Open cbizon opened 1 year ago
For what it's worth, it also seems like the Babel is combining cisplatin and transplatin, which are enantiomers of one another
In terms of how the chembl's are coming in: 11359 is being pulled in via a link from DrugCentral. 2068237 is not being pulled at all.
For most chembl mappings, we rely on UNICHEM, but there aren't inchi's for this b/c of the metal.
We have 2 different "Cisplatin" entries in Babel/NN.
A main entry: https://nodenormalization-sri.renci.org/1.3/get_normalized_nodes?curie=PUBCHEM.COMPOUND%3A5460033&conflate=true
And then this one is a single CHEMBL https://nodenormalization-sri.renci.org/1.3/get_normalized_nodes?curie=CHEMBL.COMPOUND%3ACHEMBL2068237&conflate=true
You may at first think that CHEMBL is just not integrating, but the PUBCHEM one above actually contains a CHEMBL ID.

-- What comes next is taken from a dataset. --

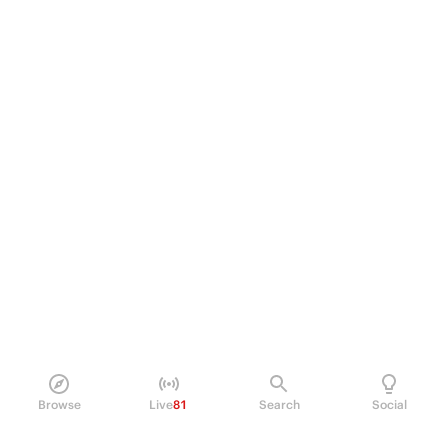
Browse
Live
81
Search
Social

The actual problem is that CHEMBL contains two identifiers for CISPLATIN:
https://www.ebi.ac.uk/chembl/compound_report_card/CHEMBL2068237/ https://www.ebi.ac.uk/chembl/compound_report_card/CHEMBL11359/
From the CHEMBL page it's not clear to me what the difference is. They link to Pubchem SIDs that make it look like a chiral difference, but all of those SIDs link to the same CID (which is not the pubchem CID above due to charge state), and none of these pubchem entries call themselves cisplatin.
Fundamentally it seems as though chembl is not very happy with metal containing compounds. From their faq:
Without any molfile or other structure, I'm not sure how we're supposed to link 2068237 to anything. I'll dig around to see if I can figure out how 11359 is getting merged.